Ferraz António, Saatchi Sassan S, Longo Marcos, Clark David B
Jet Propulsion Laboratory, California Institute of Technology, Pasadena, California, 91109, USA.
Institute of Environment and Sustainability, University of California, Los Angeles, California, 90024, USA.

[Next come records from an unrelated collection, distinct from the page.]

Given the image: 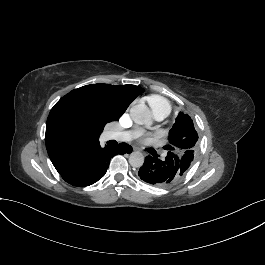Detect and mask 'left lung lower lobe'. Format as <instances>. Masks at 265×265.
<instances>
[{"mask_svg":"<svg viewBox=\"0 0 265 265\" xmlns=\"http://www.w3.org/2000/svg\"><path fill=\"white\" fill-rule=\"evenodd\" d=\"M138 175L146 183L155 186H168L179 181L183 176V164L177 155L170 152L164 160L147 156Z\"/></svg>","mask_w":265,"mask_h":265,"instance_id":"1","label":"left lung lower lobe"}]
</instances>
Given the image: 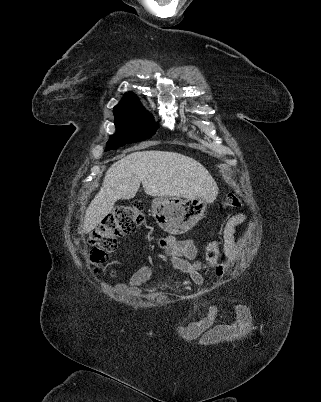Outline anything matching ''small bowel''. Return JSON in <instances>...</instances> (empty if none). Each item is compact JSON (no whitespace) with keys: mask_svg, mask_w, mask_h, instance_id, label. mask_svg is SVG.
I'll list each match as a JSON object with an SVG mask.
<instances>
[{"mask_svg":"<svg viewBox=\"0 0 321 402\" xmlns=\"http://www.w3.org/2000/svg\"><path fill=\"white\" fill-rule=\"evenodd\" d=\"M247 220L245 213H236L228 218L224 225L223 233L225 240L226 259L234 260L239 253V249L244 240L236 237V229ZM159 246L163 249L168 261L174 269L188 275L196 284L203 281L201 271L204 269V263L198 258L199 251L197 245L192 239H176L173 236H165L159 239ZM227 263L223 262L213 269V275L220 277L226 269ZM153 272V268L148 266L136 272L129 284H118L116 290L131 291L143 283ZM115 274L114 270L110 271ZM208 310L213 311L216 308L215 303L210 302L207 305ZM235 310V319L228 320L226 324H216L214 321H189L186 327L187 335H197L196 341L201 343L202 347H219L220 339H226L228 335H241L243 329L252 327L249 322L248 308L246 302H235L232 305ZM212 328V330H207ZM227 345H233V340H227Z\"/></svg>","mask_w":321,"mask_h":402,"instance_id":"c3829d8e","label":"small bowel"}]
</instances>
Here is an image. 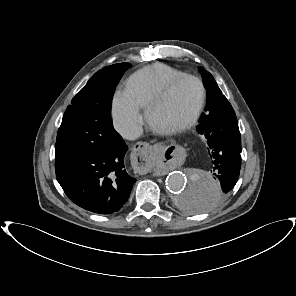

Ecol Appl. 2020 Oct;30(7):e02154. doi: 10.1002/eap.2154. Epub 2020 Jul 6.
In tropical rainforests, tree size and number density are influenced by disturbance history, soil, topography, climate, and biological factors that are difficult to predict without detailed and widespread forest inventory data. Here, we quantify tree size-frequency distributions over an old-growth wet tropical forest at the La Selva Biological Station in Costa Rica by using an individual tree crown (ITC) algorithm on airborne lidar measurements. The ITC provided tree height, crown area, the number of trees >10 m height and, predicted tree diameter, and aboveground biomass from field allometry. The number density showed strong agreement with field observations at the plot- (97.4%; 3% bias) and tree-height-classes level (97.4%; 3% bias). The lidar trees size spectra of tree diameter and height closely follow the distributions measured on the ground but showed less agreement with crown area observations. The model to convert lidar-derived tree height and crown area to tree diameter produced unbiased (0.8%) estimates of plot-level basal area and with low uncertainty (6%). Predictions on basal area for tree height classes were also unbiased (1.3%) but with larger uncertainties (22%). The biomass estimates had no significant bias at the plot- and tree-height-classes level (-5.2% and 2.1%). Our ITC method provides a powerful tool for tree- to landscape-level tropical forest inventory and biomass estimation by overcoming the limitations of lidar area-based approaches that require local calibration using a large number of inventory plots.
在热带雨林中,树木大小和数量密度受干扰历史、土壤、地形、气候以及生物因素的影响。如果没有详细且广泛的森林清查数据,这些因素很难预测。在此,我们通过对哥斯达黎加拉塞尔瓦生物站一片老龄湿润热带森林的机载激光雷达测量数据应用单木树冠(ITC)算法,来量化树木大小-频率分布。ITC提供了树高、树冠面积、高度大于10米的树木数量、预测的树木直径以及基于野外异速生长法得出的地上生物量。数量密度在样地水平(97.4%;偏差3%)和树高等级水平(97.4%;偏差3%)与实地观测结果高度一致。激光雷达测量的树木直径和高度的大小谱紧密遵循地面测量的分布,但与树冠面积观测结果的一致性较差。将激光雷达获取的树高和树冠面积转换为树木直径的模型对样地水平的断面积产生了无偏差(0.8%)的估计,且不确定性较低(6%)。对树高等级的断面积预测同样无偏差(1.3%),但不确定性较大(22%)。在样地和树高等级水平上,生物量估计没有显著偏差(-5.2%和2.1%)。我们的ITC方法克服了基于激光雷达面积法需要使用大量清查样地进行局部校准的局限性,为从树木到景观尺度的热带森林清查和生物量估计提供了一个强大的工具。